Una batalla legal entre Aston Martin y el gigante chino Geely amenaza con redefinir el panorama de la propiedad intelectual en la industria automotriz. No se trata de una disputa menor; se trata de una confrontación directa por el control de una estética, un logotipo que ha marcado décadas de historia.

El logo alado, un arma de doble filo

El logo alado, un arma de doble filo

La disputa, que comenzó hace tres años con la filial de taxis eléctricos de Geely, London EV Company (LEVC), se centra en la similitud entre el logo alado de LEVC y el diseño original de Aston Martin, datado de 1927. La Oficina de Propiedad Intelectual del Reino Unido inicialmente rechazó la demanda inicial de la marca británica, argumentando que el diseño alado no era nuevo en la industria. Sin embargo, esta decisión ahora se ve amenazada por una nueva revisión.

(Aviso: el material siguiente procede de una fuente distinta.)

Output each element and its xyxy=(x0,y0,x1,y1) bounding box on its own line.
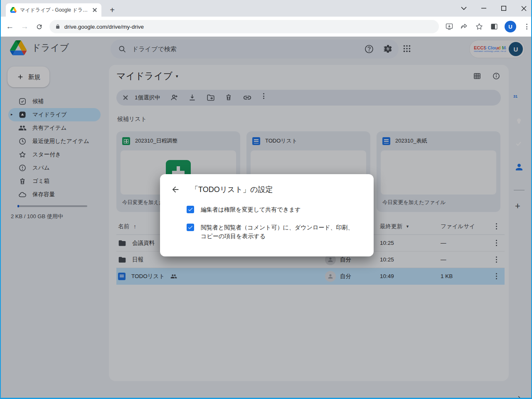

Aston Martin, furiosa, se aferra a la idea de que su logo, aunque con modificaciones recientes, es intrínsecamente más antiguo y, por tanto, legítimo. La marca, conocida por sus superdeportivos y su legado histórico, no ha emitido comentarios oficiales sobre el proceso judicial, un comportamiento que, según fuentes internas, refleja su determinación por defender su identidad.

Pero la situación se complica. La Oficina de Propiedad Intelectual ha citado a otras marcas británicas, como Mini y Bentley, que también utilizan logotipos con elementos similares. Esto sugiere que la defensa de Aston Martin se basa en una argumentación delicada, casi una mera cuestión de precedentes históricos.

Mientras tanto, el desarrollo del nuevo Aston Martin Valhalla, un prototipo que aspira a cerrar la brecha entre los superdeportivos y los hiperdeportivos, parece eclipsar la controversia legal. El Valhalla, con una potencia brutal, se encuentra a años luz del Valkyrie, su predecesor, un testimonio de la ambición tecnológica de la marca. Pero la prioridad ahora es clara: proteger el legado de Aston Martin, un legado que, aparentemente, podría estar en peligro de ser silenciado por una empresa china.

Geely, propietaria mayoritaria de marcas como Volvo y Polestar, se defiende de las acusaciones, afirmando que sus empresas operan de forma independiente y que estas disputas son “comunes en el curso normal de los negocios”. Sin embargo, la falta de convicción en las declaraciones de la marca china alimenta aún más la desconfianza de Aston Martin. La batalla legal, lejos de ser rutinaria, se perfila como un choque de titanes que podría tener consecuencias significativas para la industria automotriz.

La decisión final, ahora en manos de los expertos en propiedad intelectual, determinará el futuro del logo alado y, posiblemente, el rumbo de dos gigantes del sector. La marca británica, lejos de ceder, se prepara para un asalto legal que, en última instancia, pondrá a prueba su capacidad para defender su historia y su identidad en un mercado global cada vez más competitivo.